The following might seem as an absurd feature to consider at the moment as it doesn't seem like the filetype:
operator has had a lot of content indexed for it yet (or perhaps it's trusting only the URL, rather than the "Content-Disposition" header or similar metadata). So, until the search quality for filetypes is improved this feature request is likely not worth immediate consideration.
Essentially, the addition of a filesize:
operator that allows filtering the document length by either a lower or upper bound would enable one to better distinguish a false or sample of a document from a document that actually contains the desired content. Same thing could apply to image sizes, text/html
documents, etc. Perhaps a better name would be content-length:
since that way it directly correlates to the value returned from the HTTP response headers at the time of indexing.
This suggestion is really just an additional search operator that would likely only augment the filetype:
operator and is in essence a "google-dorking" feature (ref: https://www.exploit-db.com/google-hacking-database) that allows better control of the search results whenever kagi is at the point that its indexer starts crawling "interesting" things. Therefore, I'm not sure how many others would actually use it until they know it's actually available.

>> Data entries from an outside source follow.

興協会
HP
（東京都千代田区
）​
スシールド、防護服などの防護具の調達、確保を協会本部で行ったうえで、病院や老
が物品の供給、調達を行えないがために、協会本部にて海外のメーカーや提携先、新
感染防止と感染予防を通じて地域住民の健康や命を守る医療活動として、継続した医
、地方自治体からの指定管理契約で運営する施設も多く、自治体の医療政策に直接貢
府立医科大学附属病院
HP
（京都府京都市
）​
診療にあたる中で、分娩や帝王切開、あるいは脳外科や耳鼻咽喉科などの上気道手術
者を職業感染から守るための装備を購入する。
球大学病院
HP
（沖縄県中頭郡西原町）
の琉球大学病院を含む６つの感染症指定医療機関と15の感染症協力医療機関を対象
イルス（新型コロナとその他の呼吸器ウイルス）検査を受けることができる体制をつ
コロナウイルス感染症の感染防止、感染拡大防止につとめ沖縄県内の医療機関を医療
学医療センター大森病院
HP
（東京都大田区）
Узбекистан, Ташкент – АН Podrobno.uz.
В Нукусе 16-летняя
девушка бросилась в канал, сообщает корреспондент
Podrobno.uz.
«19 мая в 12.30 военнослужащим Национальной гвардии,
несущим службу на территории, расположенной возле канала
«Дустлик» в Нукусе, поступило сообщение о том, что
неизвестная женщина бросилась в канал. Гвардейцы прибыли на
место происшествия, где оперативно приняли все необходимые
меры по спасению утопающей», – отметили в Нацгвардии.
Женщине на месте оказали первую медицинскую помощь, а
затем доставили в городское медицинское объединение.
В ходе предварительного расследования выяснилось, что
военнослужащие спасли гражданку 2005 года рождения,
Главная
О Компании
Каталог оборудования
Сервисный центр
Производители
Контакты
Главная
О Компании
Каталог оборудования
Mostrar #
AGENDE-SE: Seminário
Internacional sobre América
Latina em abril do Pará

As mentioned, it is likely not too useful until Kagi indexes more filetypes (such as filetype:pdf
) or MIME types (application/pdf
). But, when/if that does happen the ability to apply comparison operations to the size returned from the "Content-Length" HTTP header would allow one to distinguish documents that contain a lot of content versus documents that contain only a subset of their desired content.

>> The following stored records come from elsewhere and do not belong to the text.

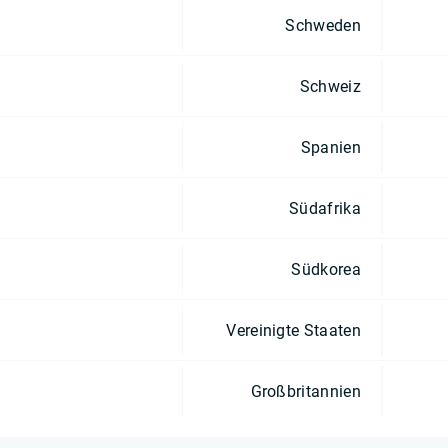
Schweden
Schweiz
Spanien
Südafrika
Südkorea
Vereinigte Staaten
Großbritannien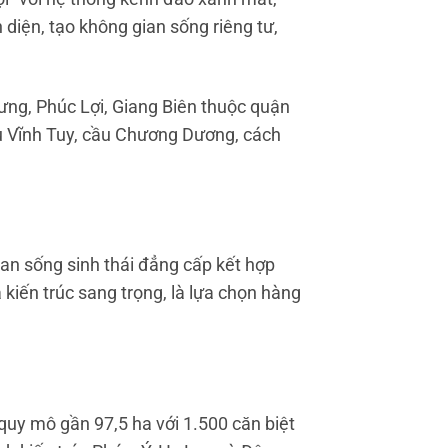
 diện, tạo không gian sống riêng tư,
ưng, Phúc Lợi, Giang Biên thuộc quận
 cầu Vĩnh Tuy, cầu Chương Dương, cách
gian sống sinh thái đẳng cấp kết hợp
kiến trúc sang trọng, là lựa chọn hàng
 quy mô gần 97,5 ha với 1.500 căn biệt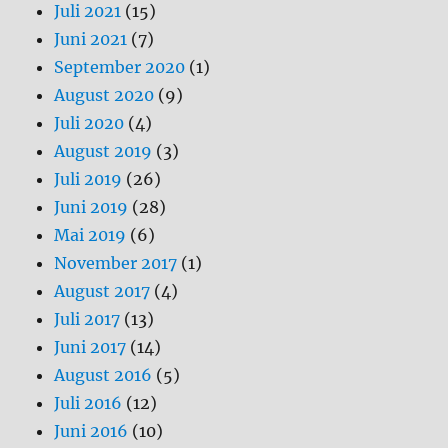
Juli 2021
(15)
Juni 2021
(7)
September 2020
(1)
August 2020
(9)
Juli 2020
(4)
August 2019
(3)
Juli 2019
(26)
Juni 2019
(28)
Mai 2019
(6)
November 2017
(1)
August 2017
(4)
Juli 2017
(13)
Juni 2017
(14)
August 2016
(5)
Juli 2016
(12)
Juni 2016
(10)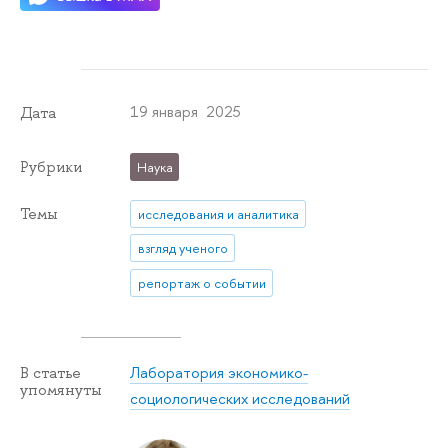
19 января 2025
Дата
Рубрики
Наука
Темы
исследования и аналитика
взгляд ученого
репортаж о событии
Лаборатория экономико-
В статье
упомянуты
социологических исследований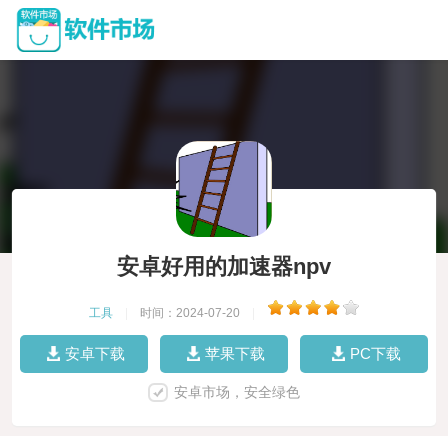
安卓好用的加速器npv
工具
|
时间：2024-07-20
|
安卓下载
苹果下载
PC下载
安卓市场，安全绿色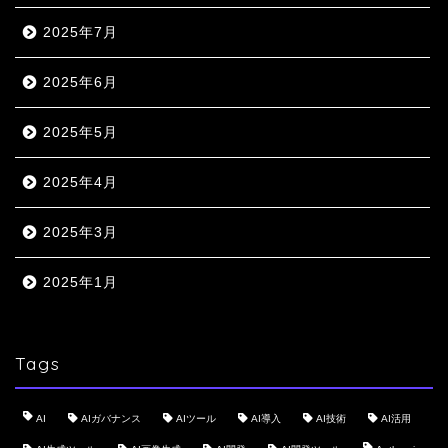
2025年7月
2025年6月
2025年5月
2025年4月
2025年3月
2025年1月
Tags
AI
AIガバナンス
AIツール
AI導入
AI技術
AI活用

Specifically for my needs, I tend to have to dig up ancient documentation or random standards/specifications. As a lot of the beginning results (from the other search engines) are 4-page water-marked samples, I tend to have to scroll through the results hoping to find a home directory or .edu site that is hosting the actual document or source code that I'm looking for. Being able to specify a minimum size would allow me to give up much faster than before.
Actually, it would also be pretty neat for Kagi to show the size (and date) that was indexed in the Kagi "Website ranking adjustment" popup that can be viewed for an indexed result. (I can create this feature as a separate request if it's easier to track that way).